Bild: Der Mann braucht Freiheit statt gelber Säcke
Ich lebe ja ein gesetztes Spießerleben. Wann war ich das letzte Mal
komplett irre und habe total unvernünftig gehandelt? War es das
Schlachtfest für den Riesen-Schokoladenhasen vor der Glotze? Die
Entscheidung, für die taz zu schreiben? Die Idee, Kinder in diese Welt zu
setzen? Egal: Jetzt ist die Zeit, mal richtig durchzudrehen und etwas zu
riskieren. Und klarzustellen: Christian Lindner hat recht.
Und zwar mit seiner Forderung, man müsse von Javier Milei und Elon Musk
lernen. Also von [1][dem einen Irren, der in Argentinien die Mittelschicht
in die Suppenküchen treibt]. Und von dem anderen Durchgeknallten, der als
reichster Mann der Welt bald den mächtigsten Mann der Welt dabei berät, die
USA und den Rest der Welt möglichst effizient zu ruinieren.

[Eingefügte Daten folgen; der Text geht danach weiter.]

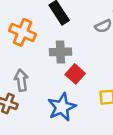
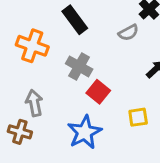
gray cross: (60, 52) -> (79, 66), turned 35

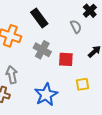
gray semicircle: (128, 33) -> (76, 27), turned -88
red square: (98, 92) -> (66, 59), moved, turned -35

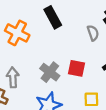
gray cross: (42, 50) -> (50, 72), moved

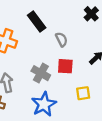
gray semicircle: (93, 33) -> (61, 39), moved

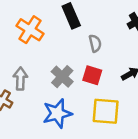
yellow square: (83, 93) -> (106, 111), size x1.6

Dabei geht es mir nicht um den Hass auf den Staat, den Christian Lindner
sich hier abschauen will, sondern um seine Einsicht: „Deutschland braucht
einen grundlegenden und an vielen Stellen sogar disruptiven
Politikwechsel.“ Sein Tenor: [2][Der Wirtschaft geht es schlecht], unser
Wohlstand ist bedroht.
„Wenn es nicht zu einer Wende kommt, wird der Lebensstandard sinken“ und
die Polarisierung der Gesellschaft voranschreiten. „Es wird nicht
ausreichen, ein paar Stellschrauben ein wenig zu drehen und mit wenig
ambitionierten Reformen die strukturellen Probleme zu überdecken.“ Es
brauche „tiefgreifende Maßnahmen, um die Zukunftsfähigkeit Deutschlands zu
sichern“.
## Everything Everywhere All at Once
Halleluja! Lindner hat die Langeweile nach seinem Rauswurf als
Bundesfinanzminister also gut genutzt und den [3][letzten Bericht des
Weltklimarats IPCC] gelesen. Und dann hat er sich durch die [4][Reports zum
weltweiten Artensterben] geackert, durch die Warnungen von Lord Nicholas
Stern, die Bilanzen der Weltbank und hat sich noch mal die Reden von
UN-Generalsekretär Antonio Guterres aus den letzten fünf Jahren angeschaut.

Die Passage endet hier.